API Users from Amelia Acker and Adam Kreisberg’s article “Social Media Data Archives in an API-Driven World”

Working with APIs

LOTR API

The One API

If we go to the about page https://the-one-api.dev/about, we can learn that the project was created in 2019 by Ulrike Exner and Mateusz Kikmunter, who are both developers.

LOTR API GitHub History

Making an API Request

In your is310-coding-assingments, create a new folder called api-getting-data and then create a new script called first_api_script.py. In this script, import the requests library and then create a variable called url that is the base url for the LOTR API.

import requests

url = 'https://the-one-api.dev/v2/book'

How could we use requests with this url?
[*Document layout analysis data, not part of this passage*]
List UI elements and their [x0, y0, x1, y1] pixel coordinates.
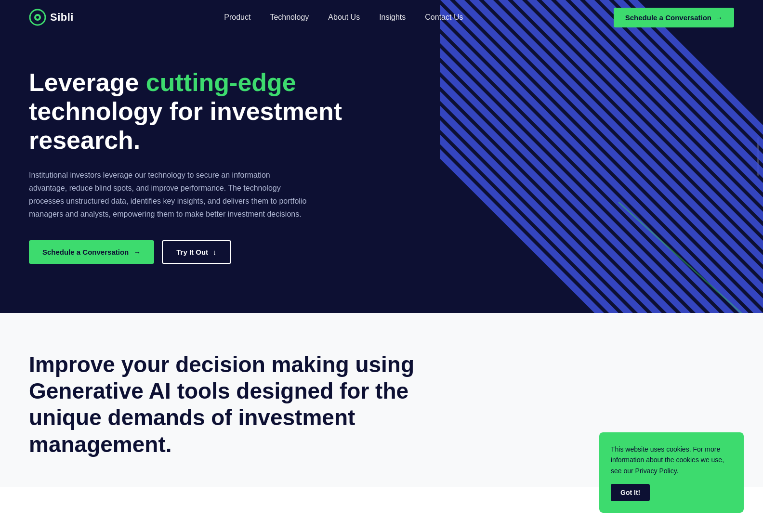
hero-title-accent: cutting-edge — [146, 68, 296, 96]
hero-content: Leverage cutting-edge technology for inv… — [29, 68, 356, 263]
cookie-text: This website uses cookies. For more info… — [611, 444, 732, 476]
btn-primary-label: Schedule a Conversation — [42, 248, 129, 256]
nav-insights[interactable]: Insights — [379, 13, 406, 22]
logo[interactable]: Sibli — [29, 9, 74, 26]
hero-title: Leverage cutting-edge technology for inv… — [29, 68, 356, 155]
btn-primary-arrow: → — [133, 248, 141, 256]
privacy-policy-link[interactable]: Privacy Policy. — [635, 467, 679, 475]
schedule-conversation-button[interactable]: Schedule a Conversation → — [29, 240, 154, 264]
btn-secondary-label: Try It Out — [176, 248, 208, 256]
hero-decoration — [440, 0, 763, 313]
section-two-title: Improve your decision making using Gener… — [29, 351, 424, 458]
cookie-accept-button[interactable]: Got It! — [611, 484, 650, 487]
try-it-out-button[interactable]: Try It Out ↓ — [162, 240, 231, 264]
brand-name: Sibli — [50, 11, 74, 24]
nav-technology[interactable]: Technology — [270, 13, 309, 22]
cookie-banner: This website uses cookies. For more info… — [599, 432, 744, 487]
hero-title-suffix: technology for investment research. — [29, 97, 342, 154]
hero-title-prefix: Leverage — [29, 68, 146, 96]
sibli-logo-icon — [29, 9, 46, 26]
nav-product[interactable]: Product — [224, 13, 250, 22]
nav-cta-button[interactable]: Schedule a Conversation → — [614, 8, 734, 27]
svg-point-2 — [36, 16, 39, 19]
nav-about[interactable]: About Us — [328, 13, 360, 22]
nav-cta-label: Schedule a Conversation — [625, 13, 711, 22]
nav-contact[interactable]: Contact Us — [425, 13, 463, 22]
hero-buttons: Schedule a Conversation → Try It Out ↓ — [29, 240, 356, 264]
nav-links: Product Technology About Us Insights Con… — [224, 13, 463, 22]
hero-subtitle: Institutional investors leverage our tec… — [29, 169, 308, 221]
btn-secondary-arrow: ↓ — [213, 248, 217, 256]
navbar: Sibli Product Technology About Us Insigh… — [0, 0, 763, 35]
nav-cta-arrow: → — [715, 13, 723, 22]
hero-section: Leverage cutting-edge technology for inv… — [0, 0, 763, 313]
How could we check that the request work?

Making an API Request

response = requests.get(url)
print(response.status_code)

Hopefully we are all seeing 200 responses, but if you are seeing a 404 or 403 response, you might need to authenticate with the API. We will discuss this more in the next section, but for now, let’s try to print out the response.

Getting JSON

In our web scraping lesson, we used the .text method to print out the response, but for APIs, we often use the .json() method. Let’s try that out.

print(response.json())

You should see something like the following:

{
    'docs': 
        [
            {
                '_id': '5cf5805fb53e011a64671582',
                'name': 'The Fellowship Of The Ring'
            },
            {
                '_id': '5cf58077b53e011a64671583', 
                'name': 'The Two Towers'
            },
            {
                '_id': '5cf58080b53e011a64671584', 
                'name': 'The Return Of The King'
            }
        ],
    'total': 3,
    'limit': 1000,
    'offset': 0,
    'page': 1,
    'pages': 1
}

JavaScript Oject Notation

Breaking Down JSON

Based on this data, we can see that The One API has returned data about the three books in the Lord of the Rings series. Each book has an _id and a name. The books themselves are returned in a list for the key docs, and then there are some other keys that provide information about the data that was returned, including total, limit, offset, page, and pages. Total tells us how many items were returned, limit tells us how many items could be returned per page, offset tells us where in the data we are (similar to indexing), page tells us what page we are on, and pages tells us how many pages of data there are.

{
    'docs': 
        [
            {
                '_id': '5cf5805fb53e011a64671582',
                'name': 'The Fellowship Of The Ring'
            },
            {
                '_id': '5cf58077b53e011a64671583', 
                'name': 'The Two Towers'
            },
            {
                '_id': '5cf58080b53e011a64671584', 
                'name': 'The Return Of The King'
            }
        ],
    'total': 3,
    'limit': 1000,
    'offset': 0,
    'page': 1,
    'pages': 1
}

Authentication & Endpoints

LOTR API Endpoints

Using Endpoints

Book URL in Browser

Using Endpoints?

Characters URL in Browser

Using Endpoints?

url = 'https://the-one-api.dev/v2/character'
response = requests.get(url)
print(response.status_code)

This should return a 401 status code, which means that we are not authorized to access this data. This is because the LOTR API requires us to authenticate before we can access data about characters or quotes. This is a common feature of APIs, as it allows the API to track who is accessing their data and to limit access to certain users.

Authentication

LOTR Authentication

Authentication

LOTR API Signup

API Keys

api_key = "API KEY HERE"
url = 'https://the-one-api.dev/v2/character'
authorization_headers = {
    'Authorization: Bearer ' + api_key
}

API Keys

Now let’s update our requests.get method to include these headers.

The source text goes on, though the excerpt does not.